In the first set of experiments rubrene films were grown at room temperature and at 325 K onto SiO₂ wafer or Au(111) samples. In all cases homogeneous layers are formed as inferred from an almost exponential attenuation of the XPS signal of the substrate with increasing film thickness. Corresponding SEM measurements revealed no evidence for any crystalline grain formation larger than the typical resolution of about 5 nm thus indicating the presence of amorphous or nano-crystalline films. When increasing the substrate temperature further upon deposition poly-crystalline dendrites are formed. Fig. 1 depicts some typical micrographs obtained for rubrene films grown at a sample temperature of 375 K on both substrates. On gold the rubrene films reveal characteristic dendrites with rather fine ramification while on SiO₂ more branched networks of crystalline fibers with typical diameters of 1–3 μm are formed. Attempts to enhance the size of the crystallites by increasing the deposition temperature were not successful and are hampered by the competing dewetting and thermal desorption which completely prevents any film growth by OMBD at sample temperatures above 380 K, even for deposition rates as high as 10 nm min⁻¹.

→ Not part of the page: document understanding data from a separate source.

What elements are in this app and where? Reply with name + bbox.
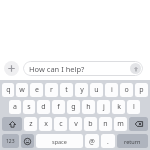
staticText: m	[117, 119, 124, 129]
button[interactable]: 123	[2, 134, 19, 148]
button[interactable]: Send	[130, 63, 141, 74]
button[interactable]: j	[97, 100, 110, 114]
staticText: r	[50, 85, 53, 95]
staticText: f	[57, 102, 60, 112]
staticText: n	[103, 119, 108, 129]
staticText: w	[19, 85, 25, 95]
button[interactable]: i	[105, 83, 118, 97]
button[interactable]: .	[101, 134, 115, 148]
staticText: 123	[6, 138, 15, 145]
button[interactable]: s	[23, 100, 35, 114]
staticText: v	[74, 119, 78, 129]
button[interactable]: Shift	[2, 117, 22, 131]
staticText: b	[88, 119, 93, 129]
staticText: g	[71, 102, 76, 112]
button[interactable]: c	[54, 117, 67, 131]
button[interactable]: a	[9, 100, 21, 114]
staticText: How can I help?	[29, 64, 85, 74]
button[interactable]: k	[112, 100, 125, 114]
staticText: k	[117, 102, 121, 112]
staticText: @	[89, 137, 95, 146]
button[interactable]: p	[135, 83, 148, 97]
button[interactable]: f	[52, 100, 65, 114]
staticText: y	[80, 85, 84, 95]
button[interactable]: y	[75, 83, 88, 97]
button[interactable]: Backspace	[129, 117, 148, 131]
button[interactable]: u	[90, 83, 103, 97]
staticText: l	[133, 102, 135, 112]
button[interactable]: space	[36, 134, 83, 148]
button[interactable]: m	[114, 117, 127, 131]
staticText: d	[41, 102, 46, 112]
button[interactable]: l	[127, 100, 140, 114]
button[interactable]: t	[60, 83, 73, 97]
button[interactable]: d	[37, 100, 50, 114]
button[interactable]: q	[2, 83, 14, 97]
button[interactable]: How can I help?	[23, 61, 143, 76]
staticText: h	[86, 102, 91, 112]
button[interactable]: z	[24, 117, 37, 131]
staticText: s	[27, 102, 31, 112]
button[interactable]: r	[45, 83, 58, 97]
staticText: o	[124, 85, 129, 95]
staticText: t	[65, 85, 68, 95]
staticText: return	[124, 138, 141, 145]
button[interactable]: o	[120, 83, 133, 97]
staticText: p	[139, 85, 144, 95]
staticText: a	[13, 102, 17, 112]
button[interactable]: b	[84, 117, 97, 131]
button[interactable]: w	[16, 83, 28, 97]
staticText: c	[59, 119, 63, 129]
button[interactable]: n	[99, 117, 112, 131]
button[interactable]: h	[82, 100, 95, 114]
button[interactable]: Emoji	[21, 134, 34, 148]
button[interactable]: v	[69, 117, 82, 131]
button[interactable]: return	[117, 134, 148, 148]
staticText: e	[35, 85, 39, 95]
button[interactable]: Add attachment	[4, 61, 19, 76]
staticText: .	[107, 137, 109, 146]
staticText: u	[94, 85, 99, 95]
staticText: x	[44, 119, 48, 129]
staticText: space	[52, 138, 67, 145]
staticText: i	[111, 85, 113, 95]
button[interactable]: x	[39, 117, 52, 131]
button[interactable]: @	[85, 134, 99, 148]
button[interactable]: e	[30, 83, 43, 97]
button[interactable]: g	[67, 100, 80, 114]
staticText: q	[6, 85, 11, 95]
staticText: z	[29, 119, 33, 129]
staticText: j	[103, 102, 105, 112]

Fig. 1 Optical micrographs of rubrene films (nominal thickness 40 nm) grown by OMBD at a rate of 25 Å min⁻¹ and a substrate temperature of 375 K (a) on SiO₂ and (b) on Au(111). The inset in (a) shows a SEM micrograph with the microstructure of the dendritic films on gold.

To compensate the loss of rubrene through thermal desorption from the sample and/or the reduced sticking probability at elevated temperature a new hot wall-type evaporator has been designed. By bridging the gap between sample and evaporator cell with a separately heated glass tube a strongly enhanced rubrene vapor pressure in front of the surface is maintained. This allows deposition even at temperatures close to the sublimation point and hence enables growth under thermal equilibrium conditions. As shown by the micrographs depicted in Fig. 2 this deposition technique yields crystalline rubrene films. The average size of the crystallites depends on the actual growth temperature. While rather elongated crystals of about 0.3 μm × 1.5 μm are formed at 395 K larger crystallites with lateral dimensions of more than 25 μm are obtained upon growth at 415 K on SiO₂. On Au(111) the latter growth conditions yielded rather laminar crystallites with diameters of up to 40 μm. A comparison of the characteristic oblique shape of the resulting crystallites with the orthorhombic crystal structure of rubrene¹⁵ indicates that they are (001)-oriented i.e. their surface consists of ab-planes. The homogeneous orientation of these crystallites on gold is further confirmed by polarization microscopy (Fig. 2d,f) which reveals a uniform switch of the polarization contrast within 1–2°. Tapping mode AFM measurements indicated that the individual crystallites have flat surfaces consisting of molecularly flat terraces extending over several hundred nanometres separated by monomolecular steps with a height of 1.5 ± 0.2 nm. This value is in close agreement with the (001)-layer spacing of d₍₀₀₁₎ = 1.34 nm in rubrene crystals (see Fig. 3c) and hence corroborates the crystalline orientation.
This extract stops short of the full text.